Re: Ceph cache tier and rbd volumes/SSD primary, HDD replica crush rule!

Mihai Gheorghe <mcapsali@xxxxxxxxx> · Wed, 13 Jan 2016 13:48:14 +0200

What are the recommanded specs of a SSD for journaling. It's a little bit tricky now to move the journals for spinners on them, because i have data on them. 
I now have all HDD journals on separate SSD. The problem is when i first made the cluster i assigned one journal SSD to 8x4TB HDD. Now i see there are too many spinners for one SSD. 
So i am planning to assign a journal SSD to 4 OSDs, so i have an extra redundancy-ish (if one journal crashes it only takes 4 OSD with it not 8). 
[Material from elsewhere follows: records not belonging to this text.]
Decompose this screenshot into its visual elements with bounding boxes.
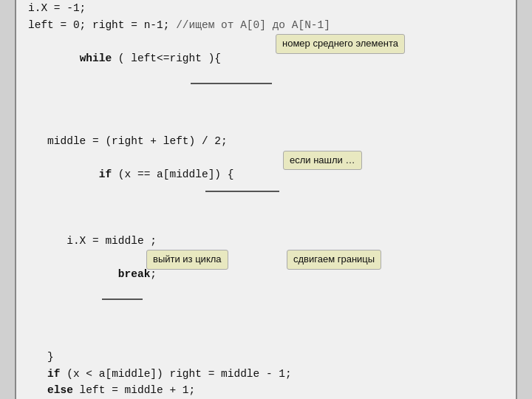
code-line-6: i.X = middle ; [28, 233, 504, 249]
callout-line-while [191, 83, 272, 84]
main-window: Двоичный поиск 0LmRN-1 i.X = -1; left = … [15, 0, 517, 399]
comment-1: //ищем от A[0] до A[N-1] [176, 19, 330, 31]
callout-line-break [102, 299, 143, 300]
callout-line-if [205, 191, 279, 192]
keyword-if-1: if [99, 168, 112, 180]
callout-esli: если нашли … [283, 151, 362, 170]
code-line-5: if (x == a[middle]) { если нашли … [28, 150, 504, 233]
keyword-else-1: else [47, 384, 73, 396]
code-line-9: if (x < a[middle]) right = middle - 1; [28, 366, 504, 382]
code-line-3: while ( left<=right ){ номер среднего эл… [28, 33, 504, 133]
callout-viyti: выйти из цикла [146, 250, 228, 269]
keyword-break: break [118, 268, 151, 280]
callout-nomor: номер среднего элемента [276, 34, 405, 53]
content-area: 0LmRN-1 i.X = -1; left = 0; right = n-1;… [16, 0, 516, 399]
code-line-8: } [28, 349, 504, 365]
code-area: i.X = -1; left = 0; right = n-1; //ищем … [28, 0, 504, 399]
callout-sdvig: сдвигаем границы [287, 250, 381, 269]
keyword-while: while [80, 52, 112, 64]
code-line-10: else left = middle + 1; [28, 382, 504, 398]
code-line-7: break; выйти из цикла сдвигаем границы [28, 249, 504, 349]
code-line-1: i.X = -1; [28, 0, 504, 16]
keyword-if-2: if [47, 368, 60, 380]
code-line-4: middle = (right + left) / 2; [28, 133, 504, 149]
code-line-2: left = 0; right = n-1; //ищем от A[0] до… [28, 17, 504, 33]
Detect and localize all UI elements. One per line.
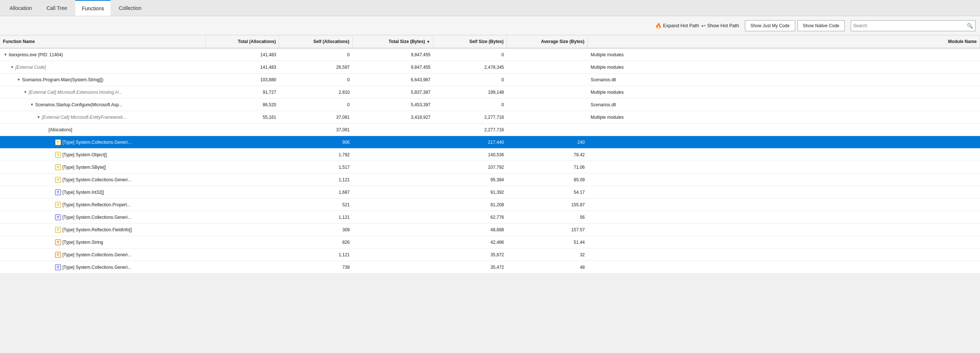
type-icon: T [55, 227, 61, 233]
cell-cell-self-size: 35,872 [433, 249, 507, 261]
cell-module [588, 198, 980, 211]
cell-cell-self-alloc: 906 [279, 136, 353, 148]
cell-cell-avg-size [507, 61, 588, 73]
col-header-self-size[interactable]: Self Size (Bytes) [433, 35, 507, 48]
cell-name: T[Type] System.Object[] [0, 149, 206, 161]
col-header-total-alloc[interactable]: Total (Allocations) [206, 35, 279, 48]
tab-collection[interactable]: Collection [112, 0, 148, 16]
table-row[interactable]: T[Type] System.Reflection.FieldInfo[]309… [0, 224, 980, 236]
cell-cell-self-alloc: 1,687 [279, 186, 353, 198]
cell-module [588, 236, 980, 248]
cell-cell-total-size [353, 249, 433, 261]
table-container: Function Name Total (Allocations) Self (… [0, 35, 980, 353]
cell-cell-self-alloc: 309 [279, 224, 353, 236]
expand-icon[interactable]: ▼ [23, 90, 28, 94]
cell-cell-self-size: 35,472 [433, 261, 507, 273]
table-row[interactable]: ▼[External Code]141,48326,5979,847,4552,… [0, 61, 980, 73]
cell-module: Multiple modules [588, 61, 980, 73]
expand-icon[interactable]: ▼ [3, 53, 8, 57]
col-header-name[interactable]: Function Name [0, 35, 206, 48]
row-name-text: [External Call] Microsoft.Extensions.Hos… [29, 90, 123, 95]
cell-module [588, 149, 980, 161]
cell-cell-avg-size [507, 73, 588, 86]
cell-cell-self-size: 0 [433, 48, 507, 61]
cell-cell-avg-size [507, 99, 588, 111]
col-header-self-alloc[interactable]: Self (Allocations) [279, 35, 353, 48]
expand-icon[interactable]: ▼ [16, 78, 21, 81]
row-name-text: [Type] System.Int32[] [62, 190, 104, 195]
cell-module [588, 161, 980, 173]
type-icon: T [55, 189, 61, 195]
tab-call-tree[interactable]: Call Tree [40, 0, 74, 16]
cell-cell-total-alloc [206, 123, 279, 136]
table-row[interactable]: T[Type] System.SByte[]1,517107,79271.06 [0, 161, 980, 174]
cell-name: T[Type] System.Collections.Generi... [0, 174, 206, 186]
col-header-module[interactable]: Module Name [588, 35, 980, 48]
cell-cell-avg-size: 56 [507, 211, 588, 223]
table-row[interactable]: T[Type] System.Object[]1,792140,53678.42 [0, 149, 980, 161]
tab-functions[interactable]: Functions [75, 0, 111, 16]
cell-cell-total-size [353, 198, 433, 211]
cell-cell-total-size [353, 224, 433, 236]
show-just-my-code-button[interactable]: Show Just My Code [745, 20, 795, 31]
cell-cell-self-size: 2,277,716 [433, 111, 507, 123]
search-input[interactable] [853, 23, 967, 28]
table-row[interactable]: ▼[External Call] Microsoft.Extensions.Ho… [0, 86, 980, 99]
row-name-text: [Type] System.Reflection.FieldInfo[] [62, 227, 132, 232]
cell-cell-total-size: 5,837,387 [353, 86, 433, 98]
show-hot-path-label[interactable]: ↩ Show Hot Path [701, 23, 739, 29]
show-native-code-button[interactable]: Show Native Code [797, 20, 845, 31]
type-icon: T [55, 202, 61, 208]
cell-cell-total-alloc [206, 211, 279, 223]
tab-allocation[interactable]: Allocation [3, 0, 38, 16]
table-row[interactable]: T[Type] System.Collections.Generi...1,12… [0, 211, 980, 224]
type-icon: T [55, 177, 61, 183]
expand-icon[interactable]: ▼ [10, 65, 15, 69]
row-name-text: [Type] System.Collections.Generi... [62, 177, 131, 182]
cell-cell-avg-size: 155.87 [507, 198, 588, 211]
cell-cell-self-size: 0 [433, 99, 507, 111]
cell-cell-self-size: 2,277,716 [433, 123, 507, 136]
cell-cell-self-alloc: 1,517 [279, 161, 353, 173]
table-body[interactable]: ▼iisexpress.exe (PID: 11404)141,48309,84… [0, 48, 980, 353]
cell-cell-self-alloc: 1,121 [279, 174, 353, 186]
table-row[interactable]: [Allocations]37,0812,277,716 [0, 123, 980, 136]
cell-cell-total-alloc [206, 149, 279, 161]
cell-module: Multiple modules [588, 48, 980, 61]
type-icon: T [55, 214, 61, 220]
table-row[interactable]: T[Type] System.Collections.Generi...1,12… [0, 174, 980, 186]
cell-module: Multiple modules [588, 111, 980, 123]
cell-cell-avg-size [507, 48, 588, 61]
table-row[interactable]: T[Type] System.Int32[]1,68791,39254.17 [0, 186, 980, 198]
table-row[interactable]: T[Type] System.Reflection.Propert...5218… [0, 198, 980, 211]
table-row[interactable]: T[Type] System.Collections.Generi...7393… [0, 261, 980, 273]
row-name-text: [Type] System.Object[] [62, 152, 107, 157]
cell-name: T[Type] System.Reflection.FieldInfo[] [0, 224, 206, 236]
cell-module [588, 211, 980, 223]
expand-hot-path-label[interactable]: 🔥 Expand Hot Path [655, 23, 699, 29]
cell-cell-total-size [353, 161, 433, 173]
cell-cell-total-alloc [206, 198, 279, 211]
table-row[interactable]: T[Type] System.Collections.Generi...1,12… [0, 249, 980, 261]
table-row[interactable]: ▼Scenarios.Program.Main(System.String[])… [0, 73, 980, 86]
col-header-avg-size[interactable]: Average Size (Bytes) [507, 35, 588, 48]
row-name-text: iisexpress.exe (PID: 11404) [9, 52, 63, 58]
col-header-total-size[interactable]: Total Size (Bytes) ▼ [353, 35, 433, 48]
cell-cell-total-size: 9,847,455 [353, 48, 433, 61]
cell-module [588, 136, 980, 148]
table-row[interactable]: ▼Scenarios.Startup.Configure(Microsoft.A… [0, 99, 980, 111]
type-icon: T [55, 252, 61, 258]
table-row[interactable]: T[Type] System.String82642,48651.44 [0, 236, 980, 249]
table-row[interactable]: ▼iisexpress.exe (PID: 11404)141,48309,84… [0, 48, 980, 61]
search-box[interactable]: 🔍 [851, 20, 975, 31]
cell-cell-self-size: 48,688 [433, 224, 507, 236]
cell-cell-self-size: 0 [433, 73, 507, 86]
table-row[interactable]: ▼[External Call] Microsoft.EntityFramewo… [0, 111, 980, 123]
expand-icon[interactable]: ▼ [36, 115, 41, 119]
table-row[interactable]: T[Type] System.Collections.Generi...9062… [0, 136, 980, 149]
cell-cell-total-size [353, 149, 433, 161]
cell-cell-total-alloc: 141,483 [206, 61, 279, 73]
cell-module: Scenarios.dll [588, 99, 980, 111]
expand-icon[interactable]: ▼ [29, 102, 35, 107]
cell-cell-self-alloc: 1,121 [279, 211, 353, 223]
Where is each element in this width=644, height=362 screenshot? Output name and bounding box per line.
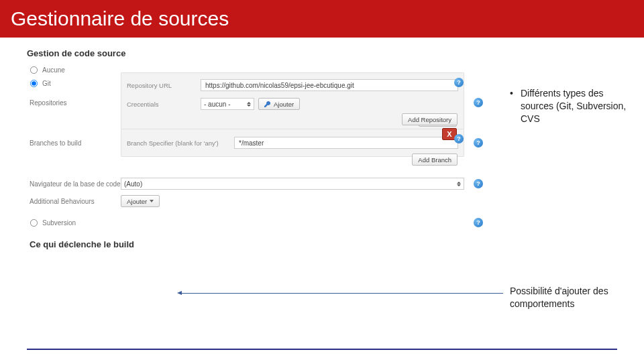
annotation-behaviours: Possibilité d'ajouter des comportements — [510, 285, 634, 310]
add-branch-button[interactable]: Add Branch — [412, 154, 458, 166]
code-navigator-value: (Auto) — [124, 180, 142, 188]
jenkins-config-panel: Gestion de code source Aucune Git Reposi… — [27, 48, 483, 249]
section-title: Gestion de code source — [27, 48, 483, 58]
add-credentials-label: Ajouter — [274, 101, 294, 108]
add-behaviour-button[interactable]: Ajouter — [121, 195, 160, 207]
credentials-value: - aucun - — [204, 101, 230, 108]
help-icon[interactable]: ? — [474, 138, 483, 147]
add-credentials-button[interactable]: Ajouter — [258, 98, 300, 110]
additional-behaviours-label: Additional Behaviours — [27, 198, 121, 205]
key-icon — [264, 101, 271, 107]
code-navigator-label: Navigateur de la base de code — [27, 180, 121, 188]
branch-specifier-input[interactable] — [234, 137, 458, 149]
next-section-title: Ce qui déclenche le build — [27, 239, 483, 249]
help-icon[interactable]: ? — [474, 98, 483, 107]
select-caret-icon — [247, 102, 251, 107]
radio-none[interactable] — [30, 66, 38, 73]
annotation-types-text: Différents types des sources (Git, Subve… — [510, 87, 634, 125]
radio-subversion[interactable] — [30, 219, 38, 226]
arrow-icon — [181, 293, 503, 294]
slide-header: Gestionnaire de sources — [0, 0, 644, 38]
add-branch-label: Add Branch — [418, 156, 451, 164]
help-icon[interactable]: ? — [454, 78, 464, 87]
annotation-types: Différents types des sources (Git, Subve… — [510, 87, 634, 125]
repo-url-label: Repository URL — [127, 82, 201, 89]
branch-specifier-label: Branch Specifier (blank for 'any') — [127, 139, 234, 147]
radio-git[interactable] — [30, 79, 38, 86]
repo-url-input[interactable] — [201, 79, 458, 91]
radio-git-label: Git — [42, 80, 51, 87]
add-repository-button[interactable]: Add Repository — [402, 113, 458, 125]
help-icon[interactable]: ? — [454, 134, 464, 143]
dropdown-caret-icon — [150, 200, 154, 202]
help-icon[interactable]: ? — [474, 218, 483, 227]
add-behaviour-label: Ajouter — [127, 198, 147, 205]
repositories-label: Repositories — [27, 99, 121, 107]
radio-subversion-label: Subversion — [42, 219, 76, 227]
select-caret-icon — [457, 182, 461, 186]
credentials-select[interactable]: - aucun - — [201, 98, 254, 110]
footer-divider — [27, 349, 617, 350]
slide-title: Gestionnaire de sources — [11, 7, 229, 30]
branches-label: Branches to build — [27, 139, 121, 147]
help-icon[interactable]: ? — [474, 179, 483, 188]
radio-none-label: Aucune — [42, 66, 65, 74]
credentials-label: Crecentials — [127, 101, 201, 108]
code-navigator-select[interactable]: (Auto) — [121, 178, 464, 190]
add-repository-label: Add Repository — [408, 116, 451, 123]
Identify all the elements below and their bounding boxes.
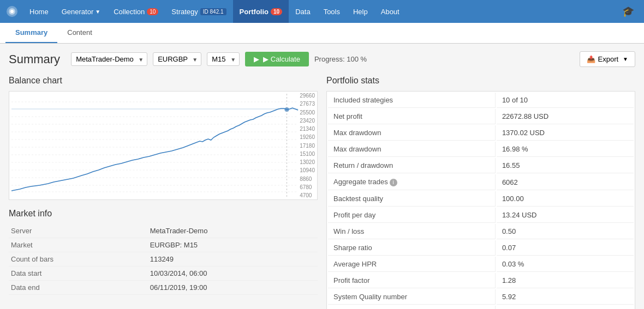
stats-row: Win / loss0.50 [328, 224, 634, 239]
stats-value: 12 [497, 306, 634, 309]
market-info-value: MetaTrader-Demo [148, 224, 318, 238]
market-info-value: 06/11/2019, 19:00 [148, 281, 318, 295]
top-navigation: Home Generator ▼ Collection 10 Strategy … [0, 0, 644, 23]
nav-tools[interactable]: Tools [317, 0, 347, 23]
stats-row: Net profit22672.88 USD [328, 109, 634, 124]
portfolio-badge: 10 [271, 8, 282, 15]
market-info-row: ServerMetaTrader-Demo [9, 224, 318, 238]
portfolio-stats-table: Included strategies10 of 10Net profit226… [326, 91, 635, 309]
stats-value: 10 of 10 [497, 93, 634, 108]
nav-collection[interactable]: Collection 10 [107, 0, 165, 23]
strategy-id-badge: ID 842.1 [200, 8, 226, 15]
stats-label: Net profit [328, 109, 496, 124]
stats-value: 0.07 [497, 240, 634, 256]
stats-label: Included strategies [328, 93, 496, 108]
nav-data[interactable]: Data [289, 0, 317, 23]
portfolio-stats-title: Portfolio stats [326, 76, 635, 86]
pair-select[interactable]: EURGBP EURUSD GBPUSD [153, 52, 201, 66]
nav-about[interactable]: About [374, 0, 406, 23]
collection-badge: 10 [147, 8, 158, 15]
calculate-button[interactable]: ▶ ▶ Calculate [245, 52, 309, 66]
export-icon: 📤 [587, 55, 595, 63]
stats-row: System Quality number5.92 [328, 289, 634, 305]
stats-value: 16.98 % [497, 142, 634, 157]
stats-row: Profit factor1.28 [328, 273, 634, 288]
stats-label: System Quality number [328, 289, 496, 305]
stats-row: Max drawdown16.98 % [328, 142, 634, 157]
stats-row: Max consecutive losses12 [328, 306, 634, 309]
nav-help[interactable]: Help [347, 0, 374, 23]
stats-value: 6062 [497, 174, 634, 190]
broker-select[interactable]: MetaTrader-Demo MetaTrader-Live [71, 52, 147, 66]
stats-value: 5.92 [497, 289, 634, 305]
market-info-value: EURGBP: M15 [148, 238, 318, 252]
balance-chart-title: Balance chart [9, 76, 318, 86]
nav-strategy[interactable]: Strategy ID 842.1 [165, 0, 232, 23]
stats-value: 0.50 [497, 224, 634, 239]
stats-value: 16.55 [497, 158, 634, 173]
app-logo [4, 4, 20, 19]
stats-row: Average HPR0.03 % [328, 257, 634, 272]
page-title: Summary [9, 52, 60, 66]
market-info-label: Count of bars [9, 252, 148, 266]
export-button[interactable]: 📤 Export ▼ [580, 51, 635, 67]
stats-value: 22672.88 USD [497, 109, 634, 124]
tab-bar: Summary Content [0, 23, 644, 44]
tab-content[interactable]: Content [57, 23, 102, 43]
stats-row: Sharpe ratio0.07 [328, 240, 634, 256]
balance-chart: 29660 27673 25500 23420 21340 19260 1718… [9, 91, 318, 200]
nav-generator[interactable]: Generator ▼ [55, 0, 107, 23]
balance-chart-svg [11, 94, 315, 197]
market-info-row: Count of bars113249 [9, 252, 318, 266]
stats-value: 100.00 [497, 191, 634, 207]
stats-label: Max drawdown [328, 142, 496, 157]
play-icon: ▶ [254, 55, 259, 63]
export-chevron-icon: ▼ [623, 56, 628, 62]
stats-label: Backtest quality [328, 191, 496, 207]
stats-label: Aggregate tradesi [328, 174, 496, 190]
timeframe-select[interactable]: M15 M5 H1 [207, 52, 240, 66]
left-column: Balance chart [9, 76, 318, 309]
market-info-value: 113249 [148, 252, 318, 266]
stats-row: Return / drawdown16.55 [328, 158, 634, 173]
main-content: Summary MetaTrader-Demo MetaTrader-Live … [0, 44, 644, 309]
tab-summary[interactable]: Summary [5, 23, 57, 43]
market-info-label: Server [9, 224, 148, 238]
pair-select-wrapper: EURGBP EURUSD GBPUSD [153, 52, 201, 66]
two-column-layout: Balance chart [9, 76, 635, 309]
stats-label: Profit per day [328, 208, 496, 223]
broker-select-wrapper: MetaTrader-Demo MetaTrader-Live [71, 52, 147, 66]
right-column: Portfolio stats Included strategies10 of… [326, 76, 635, 309]
market-info-section: Market info ServerMetaTrader-DemoMarketE… [9, 209, 318, 295]
graduation-cap-icon[interactable]: 🎓 [617, 5, 640, 17]
svg-point-2 [10, 10, 14, 13]
stats-label: Average HPR [328, 257, 496, 272]
progress-text: Progress: 100 % [314, 55, 367, 63]
stats-value: 0.03 % [497, 257, 634, 272]
chevron-down-icon: ▼ [95, 9, 100, 15]
stats-label: Max drawdown [328, 125, 496, 141]
market-info-value: 10/03/2014, 06:00 [148, 266, 318, 281]
market-info-row: MarketEURGBP: M15 [9, 238, 318, 252]
market-info-label: Market [9, 238, 148, 252]
info-icon[interactable]: i [390, 179, 397, 186]
stats-value: 1.28 [497, 273, 634, 288]
market-info-label: Data start [9, 266, 148, 281]
nav-portfolio[interactable]: Portfolio 10 [233, 0, 289, 23]
stats-value: 1370.02 USD [497, 125, 634, 141]
stats-row: Aggregate tradesi6062 [328, 174, 634, 190]
summary-header: Summary MetaTrader-Demo MetaTrader-Live … [9, 51, 635, 67]
market-info-row: Data end06/11/2019, 19:00 [9, 281, 318, 295]
stats-label: Max consecutive losses [328, 306, 496, 309]
stats-row: Max drawdown1370.02 USD [328, 125, 634, 141]
nav-home[interactable]: Home [23, 0, 55, 23]
stats-label: Sharpe ratio [328, 240, 496, 256]
market-info-label: Data end [9, 281, 148, 295]
chart-y-axis: 29660 27673 25500 23420 21340 19260 1718… [300, 92, 315, 199]
stats-label: Win / loss [328, 224, 496, 239]
stats-row: Profit per day13.24 USD [328, 208, 634, 223]
timeframe-select-wrapper: M15 M5 H1 [207, 52, 240, 66]
market-info-title: Market info [9, 209, 318, 219]
stats-row: Included strategies10 of 10 [328, 93, 634, 108]
market-info-row: Data start10/03/2014, 06:00 [9, 266, 318, 281]
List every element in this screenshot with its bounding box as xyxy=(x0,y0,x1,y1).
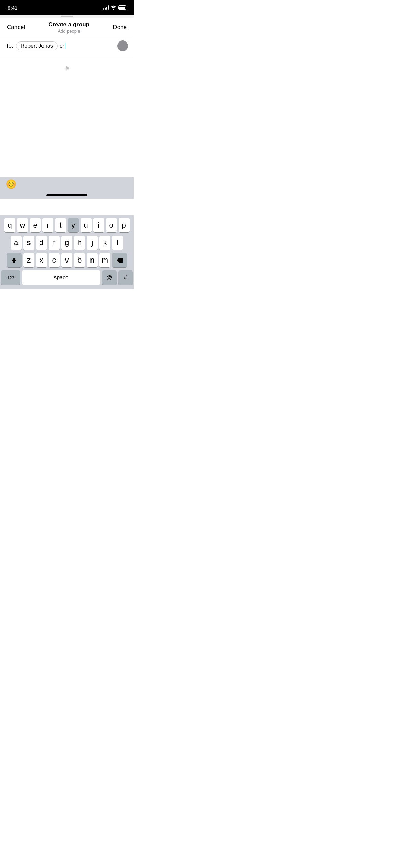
to-label: To: xyxy=(5,43,13,49)
key-a[interactable]: a xyxy=(11,236,22,250)
keyboard: q w e r t y u i o p a s d f g h j k l z … xyxy=(0,215,134,289)
key-i[interactable]: i xyxy=(93,218,104,232)
key-x[interactable]: x xyxy=(36,253,47,267)
key-b[interactable]: b xyxy=(74,253,85,267)
key-p[interactable]: p xyxy=(119,218,130,232)
sheet-handle xyxy=(61,16,73,17)
key-s[interactable]: s xyxy=(23,236,34,250)
key-y[interactable]: y xyxy=(68,218,79,232)
keyboard-row-2: a s d f g h j k l xyxy=(1,236,133,250)
text-cursor xyxy=(65,43,65,49)
key-f[interactable]: f xyxy=(49,236,60,250)
keyboard-row-1: q w e r t y u i o p xyxy=(1,218,133,232)
key-n[interactable]: n xyxy=(87,253,98,267)
keyboard-row-4: 123 space @ # xyxy=(1,270,133,285)
key-z[interactable]: z xyxy=(23,253,34,267)
loading-spinner-area xyxy=(0,55,134,81)
to-field[interactable]: To: Robert Jonas cr xyxy=(0,37,134,55)
home-bar xyxy=(46,194,87,196)
key-o[interactable]: o xyxy=(106,218,117,232)
sheet-handle-area xyxy=(0,15,134,18)
status-icons xyxy=(103,5,128,10)
keyboard-row-3: z x c v b n m xyxy=(1,253,133,267)
key-v[interactable]: v xyxy=(61,253,72,267)
key-u[interactable]: u xyxy=(81,218,92,232)
bottom-bar: 😊 xyxy=(0,177,134,194)
key-c[interactable]: c xyxy=(49,253,60,267)
page-subtitle: Add people xyxy=(58,28,80,34)
key-g[interactable]: g xyxy=(61,236,72,250)
content-area xyxy=(0,81,134,177)
nav-header: Cancel Create a group Add people Done xyxy=(0,18,134,37)
signal-icon xyxy=(103,5,109,10)
status-time: 9:41 xyxy=(8,5,17,11)
key-k[interactable]: k xyxy=(99,236,110,250)
page-title: Create a group xyxy=(48,21,89,28)
backspace-icon xyxy=(116,257,123,263)
status-bar: 9:41 xyxy=(0,0,134,15)
done-button[interactable]: Done xyxy=(113,24,127,31)
space-key[interactable]: space xyxy=(22,270,100,285)
wifi-icon xyxy=(111,5,116,10)
emoji-button[interactable]: 😊 xyxy=(5,179,16,190)
shift-icon xyxy=(11,257,17,263)
key-d[interactable]: d xyxy=(36,236,47,250)
key-r[interactable]: r xyxy=(42,218,53,232)
key-e[interactable]: e xyxy=(30,218,41,232)
to-chips: Robert Jonas cr xyxy=(16,41,114,50)
numbers-key[interactable]: 123 xyxy=(1,270,20,285)
key-j[interactable]: j xyxy=(87,236,98,250)
key-t[interactable]: t xyxy=(55,218,66,232)
key-m[interactable]: m xyxy=(99,253,110,267)
nav-center: Create a group Add people xyxy=(25,21,113,34)
key-w[interactable]: w xyxy=(17,218,28,232)
key-q[interactable]: q xyxy=(4,218,15,232)
hash-key[interactable]: # xyxy=(118,270,133,285)
loading-spinner xyxy=(62,63,72,73)
to-input[interactable]: cr xyxy=(60,43,73,49)
recipient-chip[interactable]: Robert Jonas xyxy=(16,41,58,50)
avatar xyxy=(117,40,128,51)
cancel-button[interactable]: Cancel xyxy=(7,24,25,31)
battery-icon xyxy=(118,5,127,10)
at-key[interactable]: @ xyxy=(102,270,117,285)
shift-key[interactable] xyxy=(7,253,22,267)
home-indicator xyxy=(0,194,134,199)
backspace-key[interactable] xyxy=(112,253,127,267)
key-l[interactable]: l xyxy=(112,236,123,250)
key-h[interactable]: h xyxy=(74,236,85,250)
Do read/write specs matter or do the IOPS matter more? The journal SSDs i have now are, i belive, intel 520 (240GB, not that great write speeds but high IOPS). And i have a couple of spares that i can use for jorunaling (same type).

Also, what size should the journal partition be for one 4TB OSD. Now i have them set at 5GB? (it's the default ceph-deploy creates) .

2016-01-12 21:43 GMT+02:00 Robert LeBlanc <robert@xxxxxxxxxxxxx>:
-----BEGIN PGP SIGNED MESSAGE-----

Hash: SHA256

We are using cache tiering in two production clusters at the moment.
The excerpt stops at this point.